Scheduled Overhauls to Childhood Immunization Schedule

Public health authorities were set to announce radical revisions to the childhood immunization program recently, aligning the US with Denmark’s national calendar, according to reports – a substantial departure that would put the US out of alignment with many the world with no evidence for public health gain. The planned update has been postponed until the new year.

Rather than Vinay Prasad, Tracy Beth Høeg is scheduled to present at the meeting. She was just designated temporary leader of the FDA’s drug evaluation center, the fifth appointee to head the office this calendar year.

A New Direction at the Agency

Høeg's temporary position could signify a strengthened alliance between the pharmaceutical and vaccine centers as Dr. Høeg and Dr. Prasad solidify control at the regulatory agency – and it points to a increased emphasis upon dismantling long-standing vaccines at the FDA.

The new acting director has repeatedly called for discontinuing certain pediatric shot schedules in the US in order to be more in line with Denmark, a society with nationalized medicine and a number of inhabitants roughly the population of the state of Wisconsin.

In her initial comments, she has kept her attention on vaccines – usually the domain of Dr. Prasad, chief of the FDA’s CBER – as opposed to medication approval.

Concerns Over Expertise

Dr. Høeg has little discernible background in drug development, oversight or administrative roles, which has been typical for past directors of the biologics center. She has worked at the FDA as a top consultant to the commissioner and CBER since earlier this year.

“She appears not to have any of the qualifications” for running the drug-regulation department, stated Jonathan Howard. “She’s never run a scientific study. She lacks experience in leading a sizeable institution. She is not an expert in industry regulation.”

Former commissioners of CBER would “understand legal statutes and the underlying principles of drug development”, said Dr. Janet Woodcock. “Clearly, she lacks the sort of resume that prior appointees who ran CBER have had.”

CDER has an vast portfolio at the agency, the former commissioner emphasized.

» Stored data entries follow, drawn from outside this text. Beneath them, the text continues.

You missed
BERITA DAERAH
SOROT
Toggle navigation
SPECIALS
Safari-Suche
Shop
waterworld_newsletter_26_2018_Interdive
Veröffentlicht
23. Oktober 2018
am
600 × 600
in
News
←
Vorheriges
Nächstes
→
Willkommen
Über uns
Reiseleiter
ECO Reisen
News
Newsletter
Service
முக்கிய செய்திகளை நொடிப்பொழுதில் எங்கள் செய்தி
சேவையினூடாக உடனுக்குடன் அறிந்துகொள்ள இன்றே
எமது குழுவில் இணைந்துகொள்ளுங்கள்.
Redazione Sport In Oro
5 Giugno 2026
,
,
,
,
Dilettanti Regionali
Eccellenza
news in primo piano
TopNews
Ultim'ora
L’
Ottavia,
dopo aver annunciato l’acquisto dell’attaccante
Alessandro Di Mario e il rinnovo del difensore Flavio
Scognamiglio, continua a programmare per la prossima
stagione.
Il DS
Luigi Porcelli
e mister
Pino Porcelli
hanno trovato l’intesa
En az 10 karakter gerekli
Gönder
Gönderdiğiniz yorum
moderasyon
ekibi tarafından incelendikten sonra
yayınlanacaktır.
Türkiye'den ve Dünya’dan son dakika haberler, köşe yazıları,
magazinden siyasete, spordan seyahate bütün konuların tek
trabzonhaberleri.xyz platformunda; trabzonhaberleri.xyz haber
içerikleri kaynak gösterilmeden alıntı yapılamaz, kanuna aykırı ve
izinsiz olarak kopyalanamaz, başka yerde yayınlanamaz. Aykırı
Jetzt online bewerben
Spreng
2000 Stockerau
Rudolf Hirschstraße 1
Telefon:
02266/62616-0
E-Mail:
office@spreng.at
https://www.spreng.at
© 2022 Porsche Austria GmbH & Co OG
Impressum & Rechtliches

“Many people just zeroes in on the novel medication approvals, but the generic program authorizes a multitude of generic drugs. There is also a biosimilars program, over-the-counter program and more, and every single one need to be supervised,” Woodcock said. “The area you neglect, that is the part that I always told people is going to come back to haunt you.”

There is also, a significant administrative component to the job, which manages more than 5,000 employees. “It is a massive management job, if you do it right,” she concluded.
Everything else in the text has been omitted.